Context
Quinoline derivatives play a crucial role in antimalarial therapy, and their biological properties are highly dependent on the basicity, particularly on the amine groups. The Amine moieties significantly contribute to the antioxidant capacity of quinoline derivatives through electron transfer mechanisms. Notably, each amine group has a distinct contribution to the antioxidant capacity, with the aliphatic amine displaying a potent electron donating capacity, the exo-aromatic amine showing an intermediate capacity, and the endo-aromatic amine demonstrating the least potent capacity. Our findings reveal a synergistic effect between the 4-amino-quinoline and tertiary amine in quinoline derivatives, enhancing their overall antioxidant capacity. However, the presence of the chlorine atom decreases its contribution as an electron withdrawing group. In comparison, chloroquine exhibits a higher antioxidant capacity than quinine, and their respective electron donation abilities are correlated with their pKa values. The synergistic effect between the 4-amino-quinoline and tertiary amine is particularly evident in chloroquine, surpassing the antioxidant capacity of 6-methoxy-4-methyl-quinoline moiety in quinine. Additionally, we have successfully proposed two new strategies for the development of chloroquine derivatives.
Methods
A theoretical study was conducted to investigate the structure-nucleophilicity and antioxidant capacity of quinoline derivatives, specifically chloroquine and quinine, through electron transfer using DFT/B3LYP/6–31 + G(d,p) methods.

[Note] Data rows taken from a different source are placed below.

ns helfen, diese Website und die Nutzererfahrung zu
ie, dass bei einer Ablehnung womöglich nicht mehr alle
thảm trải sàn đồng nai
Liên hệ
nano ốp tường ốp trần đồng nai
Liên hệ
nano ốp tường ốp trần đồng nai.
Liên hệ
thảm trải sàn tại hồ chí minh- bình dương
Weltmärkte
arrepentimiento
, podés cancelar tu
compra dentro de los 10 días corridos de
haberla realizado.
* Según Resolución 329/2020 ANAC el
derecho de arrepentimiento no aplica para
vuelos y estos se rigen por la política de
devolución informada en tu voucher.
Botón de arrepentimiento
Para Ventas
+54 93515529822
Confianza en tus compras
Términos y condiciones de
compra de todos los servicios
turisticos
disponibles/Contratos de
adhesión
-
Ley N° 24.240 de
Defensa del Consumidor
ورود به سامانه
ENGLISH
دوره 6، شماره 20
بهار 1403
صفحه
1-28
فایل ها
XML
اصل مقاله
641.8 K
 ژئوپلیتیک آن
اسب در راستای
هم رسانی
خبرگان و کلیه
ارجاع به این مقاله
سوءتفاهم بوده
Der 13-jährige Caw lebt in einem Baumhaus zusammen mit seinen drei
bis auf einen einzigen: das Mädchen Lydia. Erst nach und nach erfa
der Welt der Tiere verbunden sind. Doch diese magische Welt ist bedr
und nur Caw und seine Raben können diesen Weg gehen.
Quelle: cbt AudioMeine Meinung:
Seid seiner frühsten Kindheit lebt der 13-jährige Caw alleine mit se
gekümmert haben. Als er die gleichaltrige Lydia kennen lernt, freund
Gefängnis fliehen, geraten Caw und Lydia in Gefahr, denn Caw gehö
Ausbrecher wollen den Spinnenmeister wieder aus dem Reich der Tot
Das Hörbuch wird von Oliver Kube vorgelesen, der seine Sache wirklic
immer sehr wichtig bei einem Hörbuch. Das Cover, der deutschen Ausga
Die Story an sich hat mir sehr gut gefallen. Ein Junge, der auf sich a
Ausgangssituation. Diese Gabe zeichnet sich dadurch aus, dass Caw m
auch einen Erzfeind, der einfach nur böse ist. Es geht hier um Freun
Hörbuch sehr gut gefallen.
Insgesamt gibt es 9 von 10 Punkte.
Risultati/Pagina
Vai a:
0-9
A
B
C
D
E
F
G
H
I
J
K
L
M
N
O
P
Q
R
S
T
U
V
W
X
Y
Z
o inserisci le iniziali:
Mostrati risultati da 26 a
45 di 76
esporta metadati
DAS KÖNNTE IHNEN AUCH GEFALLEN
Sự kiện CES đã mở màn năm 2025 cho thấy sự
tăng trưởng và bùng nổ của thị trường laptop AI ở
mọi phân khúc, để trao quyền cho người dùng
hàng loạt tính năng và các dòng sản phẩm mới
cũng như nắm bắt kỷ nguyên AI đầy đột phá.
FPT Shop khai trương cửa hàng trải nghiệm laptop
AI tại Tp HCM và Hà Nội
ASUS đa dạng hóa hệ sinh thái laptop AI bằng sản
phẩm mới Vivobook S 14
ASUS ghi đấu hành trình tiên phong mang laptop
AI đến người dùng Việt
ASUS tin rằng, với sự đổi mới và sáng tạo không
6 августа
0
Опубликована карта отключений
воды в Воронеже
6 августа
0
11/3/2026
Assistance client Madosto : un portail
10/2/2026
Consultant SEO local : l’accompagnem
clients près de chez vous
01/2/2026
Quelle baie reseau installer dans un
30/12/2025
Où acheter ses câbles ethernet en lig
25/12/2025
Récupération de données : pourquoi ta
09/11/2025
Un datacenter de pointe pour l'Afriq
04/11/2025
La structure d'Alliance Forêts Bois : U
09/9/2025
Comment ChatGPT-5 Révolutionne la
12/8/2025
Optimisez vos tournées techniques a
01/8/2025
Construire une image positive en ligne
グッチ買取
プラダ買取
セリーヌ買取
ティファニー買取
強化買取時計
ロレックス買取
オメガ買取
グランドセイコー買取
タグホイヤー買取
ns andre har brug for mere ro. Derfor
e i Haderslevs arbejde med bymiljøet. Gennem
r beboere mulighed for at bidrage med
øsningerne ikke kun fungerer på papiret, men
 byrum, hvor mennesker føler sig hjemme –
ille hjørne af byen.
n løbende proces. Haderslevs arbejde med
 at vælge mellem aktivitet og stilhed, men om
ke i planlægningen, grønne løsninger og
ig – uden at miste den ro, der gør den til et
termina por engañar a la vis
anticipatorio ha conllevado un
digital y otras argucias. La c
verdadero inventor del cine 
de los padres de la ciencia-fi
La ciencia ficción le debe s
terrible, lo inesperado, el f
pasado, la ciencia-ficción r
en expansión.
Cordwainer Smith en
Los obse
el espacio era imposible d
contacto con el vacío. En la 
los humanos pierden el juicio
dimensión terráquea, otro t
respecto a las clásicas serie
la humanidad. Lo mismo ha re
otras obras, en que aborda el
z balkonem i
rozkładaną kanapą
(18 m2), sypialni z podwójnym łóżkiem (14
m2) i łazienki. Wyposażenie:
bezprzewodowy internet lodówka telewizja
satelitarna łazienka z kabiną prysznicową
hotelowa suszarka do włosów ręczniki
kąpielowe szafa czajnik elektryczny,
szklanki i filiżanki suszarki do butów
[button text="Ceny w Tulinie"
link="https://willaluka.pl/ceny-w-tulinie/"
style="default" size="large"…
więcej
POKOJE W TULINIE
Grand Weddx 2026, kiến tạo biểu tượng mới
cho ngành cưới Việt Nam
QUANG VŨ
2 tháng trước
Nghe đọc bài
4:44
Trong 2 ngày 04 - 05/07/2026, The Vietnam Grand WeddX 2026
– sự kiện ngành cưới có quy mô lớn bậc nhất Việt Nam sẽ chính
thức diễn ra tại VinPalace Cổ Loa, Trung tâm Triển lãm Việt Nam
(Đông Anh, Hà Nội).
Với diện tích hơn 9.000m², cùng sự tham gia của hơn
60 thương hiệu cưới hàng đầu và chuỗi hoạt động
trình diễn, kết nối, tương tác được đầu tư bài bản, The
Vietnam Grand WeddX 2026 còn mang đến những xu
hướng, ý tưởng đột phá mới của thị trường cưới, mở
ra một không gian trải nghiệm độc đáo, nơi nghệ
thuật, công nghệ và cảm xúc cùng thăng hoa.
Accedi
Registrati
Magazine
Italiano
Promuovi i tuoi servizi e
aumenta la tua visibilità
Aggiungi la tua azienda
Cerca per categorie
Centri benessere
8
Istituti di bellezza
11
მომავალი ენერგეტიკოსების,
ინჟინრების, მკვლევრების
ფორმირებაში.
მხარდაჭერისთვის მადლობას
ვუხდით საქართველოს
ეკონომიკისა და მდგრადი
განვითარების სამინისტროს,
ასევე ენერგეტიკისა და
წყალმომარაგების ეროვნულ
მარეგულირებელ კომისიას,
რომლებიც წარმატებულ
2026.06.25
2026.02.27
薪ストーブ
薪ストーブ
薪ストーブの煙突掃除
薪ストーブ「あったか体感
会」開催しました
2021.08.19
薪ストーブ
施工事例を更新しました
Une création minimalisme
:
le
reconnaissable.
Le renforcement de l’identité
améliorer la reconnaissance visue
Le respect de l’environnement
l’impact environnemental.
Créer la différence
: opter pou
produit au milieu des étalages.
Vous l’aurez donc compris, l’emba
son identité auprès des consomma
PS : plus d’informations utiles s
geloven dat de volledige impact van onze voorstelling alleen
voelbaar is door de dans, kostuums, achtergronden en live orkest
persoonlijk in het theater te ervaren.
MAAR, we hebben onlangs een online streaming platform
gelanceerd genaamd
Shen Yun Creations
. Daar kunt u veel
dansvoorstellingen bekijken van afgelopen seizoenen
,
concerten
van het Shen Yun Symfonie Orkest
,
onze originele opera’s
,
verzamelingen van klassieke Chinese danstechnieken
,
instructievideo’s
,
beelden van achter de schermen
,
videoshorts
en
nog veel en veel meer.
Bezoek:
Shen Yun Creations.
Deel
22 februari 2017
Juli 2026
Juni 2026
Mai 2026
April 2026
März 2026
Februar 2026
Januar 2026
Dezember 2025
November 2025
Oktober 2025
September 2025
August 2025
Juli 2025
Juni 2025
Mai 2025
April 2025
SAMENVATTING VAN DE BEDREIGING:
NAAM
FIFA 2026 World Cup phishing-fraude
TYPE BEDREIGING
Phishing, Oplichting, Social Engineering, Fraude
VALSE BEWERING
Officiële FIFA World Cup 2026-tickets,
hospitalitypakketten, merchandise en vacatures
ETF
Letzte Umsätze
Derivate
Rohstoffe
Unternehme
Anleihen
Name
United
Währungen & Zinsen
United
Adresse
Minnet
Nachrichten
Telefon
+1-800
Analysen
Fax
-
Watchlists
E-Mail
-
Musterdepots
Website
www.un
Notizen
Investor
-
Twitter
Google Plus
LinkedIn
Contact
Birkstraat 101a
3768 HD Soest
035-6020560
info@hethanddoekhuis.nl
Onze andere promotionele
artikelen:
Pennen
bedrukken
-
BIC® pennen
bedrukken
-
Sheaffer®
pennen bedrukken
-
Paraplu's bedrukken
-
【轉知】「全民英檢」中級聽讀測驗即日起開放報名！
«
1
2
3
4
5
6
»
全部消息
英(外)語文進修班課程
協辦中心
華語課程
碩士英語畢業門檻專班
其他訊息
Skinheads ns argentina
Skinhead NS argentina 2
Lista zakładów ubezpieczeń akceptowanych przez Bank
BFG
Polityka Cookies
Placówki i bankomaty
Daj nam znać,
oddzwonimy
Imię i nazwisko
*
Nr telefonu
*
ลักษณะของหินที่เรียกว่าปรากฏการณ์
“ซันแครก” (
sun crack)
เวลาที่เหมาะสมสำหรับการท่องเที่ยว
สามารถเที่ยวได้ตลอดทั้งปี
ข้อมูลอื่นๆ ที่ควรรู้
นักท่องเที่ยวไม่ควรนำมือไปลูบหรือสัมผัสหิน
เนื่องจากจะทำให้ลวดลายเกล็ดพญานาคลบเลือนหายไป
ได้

The HOMO values were utilized to assess nucleophilicity, while the ionization potential was indicative of electron donating capacity. To explore different aspects of the molecules, four approaches of molecular modifications were proposed: molecular fragmentation, molecular modification on amine moieties, and molecular association. These approaches aimed to provide insights into the relationships between molecular structure and nucleophilicity or antioxidant capacity. The study also involved the development of new strategies in drug design, leveraging theoretical methods to explore potential modifications and optimizations for quinoline derivatives.